The task ->
A line below contains "Task: Click on the Inserate [button]", and a later one contains "This screenshot has height=2576, width=972.". Repeat both, with every line between them, exactly.

The data ->
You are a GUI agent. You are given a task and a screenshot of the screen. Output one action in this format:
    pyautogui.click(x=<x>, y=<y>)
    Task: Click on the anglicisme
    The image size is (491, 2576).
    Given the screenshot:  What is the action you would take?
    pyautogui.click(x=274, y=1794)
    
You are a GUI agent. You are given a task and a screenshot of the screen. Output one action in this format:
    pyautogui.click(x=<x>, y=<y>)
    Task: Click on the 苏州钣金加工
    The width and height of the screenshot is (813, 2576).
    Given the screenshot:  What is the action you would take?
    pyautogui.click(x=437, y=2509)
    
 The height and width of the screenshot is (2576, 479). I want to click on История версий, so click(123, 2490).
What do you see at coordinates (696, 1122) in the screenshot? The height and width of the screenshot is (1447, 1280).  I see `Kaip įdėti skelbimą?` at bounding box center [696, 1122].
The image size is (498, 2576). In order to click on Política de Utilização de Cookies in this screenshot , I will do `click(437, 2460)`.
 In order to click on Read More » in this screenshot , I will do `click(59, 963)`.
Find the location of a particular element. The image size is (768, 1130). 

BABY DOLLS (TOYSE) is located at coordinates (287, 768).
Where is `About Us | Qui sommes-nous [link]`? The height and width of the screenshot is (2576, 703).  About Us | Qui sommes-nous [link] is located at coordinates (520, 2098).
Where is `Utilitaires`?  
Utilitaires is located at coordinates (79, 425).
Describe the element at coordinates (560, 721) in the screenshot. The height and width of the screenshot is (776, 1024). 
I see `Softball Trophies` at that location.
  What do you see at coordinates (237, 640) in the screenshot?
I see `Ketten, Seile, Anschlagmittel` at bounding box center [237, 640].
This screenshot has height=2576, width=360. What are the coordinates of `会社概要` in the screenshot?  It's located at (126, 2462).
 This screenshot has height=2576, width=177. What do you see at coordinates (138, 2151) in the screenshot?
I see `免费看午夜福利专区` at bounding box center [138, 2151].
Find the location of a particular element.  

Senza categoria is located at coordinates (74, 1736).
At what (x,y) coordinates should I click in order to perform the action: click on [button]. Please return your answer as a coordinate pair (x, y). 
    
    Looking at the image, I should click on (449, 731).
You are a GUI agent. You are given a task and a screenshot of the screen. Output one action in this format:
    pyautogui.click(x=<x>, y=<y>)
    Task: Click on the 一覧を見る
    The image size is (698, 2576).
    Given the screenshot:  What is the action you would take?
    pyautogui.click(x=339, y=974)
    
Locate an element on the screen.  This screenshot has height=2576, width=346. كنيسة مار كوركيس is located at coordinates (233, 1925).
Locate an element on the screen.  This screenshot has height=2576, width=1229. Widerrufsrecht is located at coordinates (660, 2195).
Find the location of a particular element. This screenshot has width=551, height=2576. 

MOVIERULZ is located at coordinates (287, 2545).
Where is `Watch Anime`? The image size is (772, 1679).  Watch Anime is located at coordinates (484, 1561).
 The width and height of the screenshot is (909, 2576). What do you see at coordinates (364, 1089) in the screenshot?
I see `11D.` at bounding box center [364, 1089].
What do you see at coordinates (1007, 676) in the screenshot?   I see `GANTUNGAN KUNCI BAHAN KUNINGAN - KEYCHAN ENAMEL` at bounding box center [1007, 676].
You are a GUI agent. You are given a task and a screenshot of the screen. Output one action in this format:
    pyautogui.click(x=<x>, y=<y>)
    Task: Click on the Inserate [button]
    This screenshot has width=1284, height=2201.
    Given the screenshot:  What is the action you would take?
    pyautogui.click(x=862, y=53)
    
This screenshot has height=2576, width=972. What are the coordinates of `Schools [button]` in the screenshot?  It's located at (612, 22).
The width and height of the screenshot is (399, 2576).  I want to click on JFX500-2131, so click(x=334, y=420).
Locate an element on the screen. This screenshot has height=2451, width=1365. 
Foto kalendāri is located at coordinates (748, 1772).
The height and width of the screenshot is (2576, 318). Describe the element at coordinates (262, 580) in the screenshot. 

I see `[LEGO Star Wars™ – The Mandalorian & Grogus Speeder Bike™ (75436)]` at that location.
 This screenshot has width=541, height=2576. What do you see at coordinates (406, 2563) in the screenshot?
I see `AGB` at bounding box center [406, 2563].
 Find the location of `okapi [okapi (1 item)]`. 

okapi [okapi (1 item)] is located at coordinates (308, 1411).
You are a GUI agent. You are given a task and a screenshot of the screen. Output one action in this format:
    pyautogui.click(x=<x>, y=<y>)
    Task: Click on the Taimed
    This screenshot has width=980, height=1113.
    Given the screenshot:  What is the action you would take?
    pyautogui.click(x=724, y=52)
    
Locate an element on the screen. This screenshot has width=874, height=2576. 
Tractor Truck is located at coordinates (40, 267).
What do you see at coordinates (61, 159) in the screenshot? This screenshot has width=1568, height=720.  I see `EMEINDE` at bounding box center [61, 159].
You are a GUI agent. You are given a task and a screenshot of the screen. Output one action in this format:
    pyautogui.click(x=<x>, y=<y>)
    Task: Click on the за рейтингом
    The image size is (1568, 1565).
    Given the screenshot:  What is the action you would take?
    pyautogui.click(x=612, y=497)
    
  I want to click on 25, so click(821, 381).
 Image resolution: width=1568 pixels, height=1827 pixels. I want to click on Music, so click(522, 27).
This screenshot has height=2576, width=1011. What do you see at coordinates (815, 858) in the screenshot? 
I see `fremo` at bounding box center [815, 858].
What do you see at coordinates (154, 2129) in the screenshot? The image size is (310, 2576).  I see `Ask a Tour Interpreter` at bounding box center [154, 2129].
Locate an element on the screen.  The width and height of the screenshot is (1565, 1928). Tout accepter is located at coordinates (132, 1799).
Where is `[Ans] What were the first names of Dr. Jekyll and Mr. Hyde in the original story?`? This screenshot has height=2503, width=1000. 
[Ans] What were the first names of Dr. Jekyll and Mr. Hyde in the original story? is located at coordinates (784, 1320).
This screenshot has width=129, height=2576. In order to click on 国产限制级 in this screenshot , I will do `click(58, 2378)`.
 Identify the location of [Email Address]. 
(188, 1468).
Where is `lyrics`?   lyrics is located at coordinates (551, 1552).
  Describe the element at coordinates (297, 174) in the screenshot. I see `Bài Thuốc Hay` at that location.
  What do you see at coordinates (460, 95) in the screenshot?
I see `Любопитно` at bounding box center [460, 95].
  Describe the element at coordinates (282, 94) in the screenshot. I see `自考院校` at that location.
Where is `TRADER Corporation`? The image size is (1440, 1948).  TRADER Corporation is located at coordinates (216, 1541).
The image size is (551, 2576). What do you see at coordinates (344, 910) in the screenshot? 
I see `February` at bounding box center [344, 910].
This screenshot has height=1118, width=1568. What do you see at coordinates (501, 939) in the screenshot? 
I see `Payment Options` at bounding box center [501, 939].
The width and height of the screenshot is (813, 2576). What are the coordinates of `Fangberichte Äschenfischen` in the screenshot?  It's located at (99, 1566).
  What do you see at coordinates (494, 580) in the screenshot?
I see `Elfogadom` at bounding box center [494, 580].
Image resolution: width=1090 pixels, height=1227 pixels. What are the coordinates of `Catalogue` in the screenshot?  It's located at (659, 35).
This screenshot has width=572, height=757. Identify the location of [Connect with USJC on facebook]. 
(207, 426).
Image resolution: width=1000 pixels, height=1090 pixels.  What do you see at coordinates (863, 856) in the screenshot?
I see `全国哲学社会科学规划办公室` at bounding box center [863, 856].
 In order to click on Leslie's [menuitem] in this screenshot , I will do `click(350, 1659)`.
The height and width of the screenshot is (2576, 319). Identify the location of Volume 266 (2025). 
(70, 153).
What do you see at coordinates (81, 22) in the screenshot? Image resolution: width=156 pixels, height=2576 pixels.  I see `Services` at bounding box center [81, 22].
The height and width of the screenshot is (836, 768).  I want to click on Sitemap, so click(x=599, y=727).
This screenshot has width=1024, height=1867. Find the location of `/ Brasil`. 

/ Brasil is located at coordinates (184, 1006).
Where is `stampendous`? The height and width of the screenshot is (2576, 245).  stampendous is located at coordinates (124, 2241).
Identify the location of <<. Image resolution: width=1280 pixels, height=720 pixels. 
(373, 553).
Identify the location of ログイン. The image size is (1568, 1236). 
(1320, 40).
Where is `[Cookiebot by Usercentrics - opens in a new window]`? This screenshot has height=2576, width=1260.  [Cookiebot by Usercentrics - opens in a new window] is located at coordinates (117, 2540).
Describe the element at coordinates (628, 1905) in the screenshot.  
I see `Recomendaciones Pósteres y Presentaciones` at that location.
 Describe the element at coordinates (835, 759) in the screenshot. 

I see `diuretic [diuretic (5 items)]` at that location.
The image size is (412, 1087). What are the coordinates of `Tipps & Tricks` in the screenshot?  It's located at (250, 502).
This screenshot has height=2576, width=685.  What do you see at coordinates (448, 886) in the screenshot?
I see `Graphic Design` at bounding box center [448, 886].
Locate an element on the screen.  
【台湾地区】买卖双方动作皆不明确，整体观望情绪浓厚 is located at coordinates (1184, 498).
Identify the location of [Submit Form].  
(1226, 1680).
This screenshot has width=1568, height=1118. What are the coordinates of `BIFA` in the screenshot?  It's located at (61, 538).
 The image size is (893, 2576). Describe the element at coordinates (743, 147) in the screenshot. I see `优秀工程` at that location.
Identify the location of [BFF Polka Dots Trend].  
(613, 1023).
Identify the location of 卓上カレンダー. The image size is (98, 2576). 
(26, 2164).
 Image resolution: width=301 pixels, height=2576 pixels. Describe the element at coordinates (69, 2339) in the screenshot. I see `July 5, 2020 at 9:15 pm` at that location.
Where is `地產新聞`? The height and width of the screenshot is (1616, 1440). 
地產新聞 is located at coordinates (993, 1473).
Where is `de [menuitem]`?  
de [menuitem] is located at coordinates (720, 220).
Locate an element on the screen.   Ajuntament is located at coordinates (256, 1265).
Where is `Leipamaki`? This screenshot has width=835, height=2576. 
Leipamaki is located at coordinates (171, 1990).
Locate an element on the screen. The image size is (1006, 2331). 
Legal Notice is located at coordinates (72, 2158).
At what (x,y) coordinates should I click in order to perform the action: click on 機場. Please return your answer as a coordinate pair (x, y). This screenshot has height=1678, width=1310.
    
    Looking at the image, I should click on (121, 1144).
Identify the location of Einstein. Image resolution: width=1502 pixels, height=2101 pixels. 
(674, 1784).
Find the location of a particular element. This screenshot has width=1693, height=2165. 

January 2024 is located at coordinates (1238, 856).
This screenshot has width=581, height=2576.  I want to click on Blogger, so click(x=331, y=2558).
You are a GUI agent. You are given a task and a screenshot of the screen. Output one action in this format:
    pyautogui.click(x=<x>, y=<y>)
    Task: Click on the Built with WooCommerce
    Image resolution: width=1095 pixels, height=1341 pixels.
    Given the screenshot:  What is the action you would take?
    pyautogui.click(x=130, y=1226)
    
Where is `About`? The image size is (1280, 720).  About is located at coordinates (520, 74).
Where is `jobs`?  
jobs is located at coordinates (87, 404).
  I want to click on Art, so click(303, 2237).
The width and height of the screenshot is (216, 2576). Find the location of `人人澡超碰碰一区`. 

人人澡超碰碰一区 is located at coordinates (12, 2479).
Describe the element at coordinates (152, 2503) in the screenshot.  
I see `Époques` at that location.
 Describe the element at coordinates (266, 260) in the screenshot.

Response below ->
    Task: Click on the Inserate [button]
    This screenshot has width=1284, height=2201.
    Given the screenshot:  What is the action you would take?
    pyautogui.click(x=862, y=53)
    
This screenshot has height=2576, width=972. What are the coordinates of `Schools [button]` in the screenshot?  It's located at (612, 22).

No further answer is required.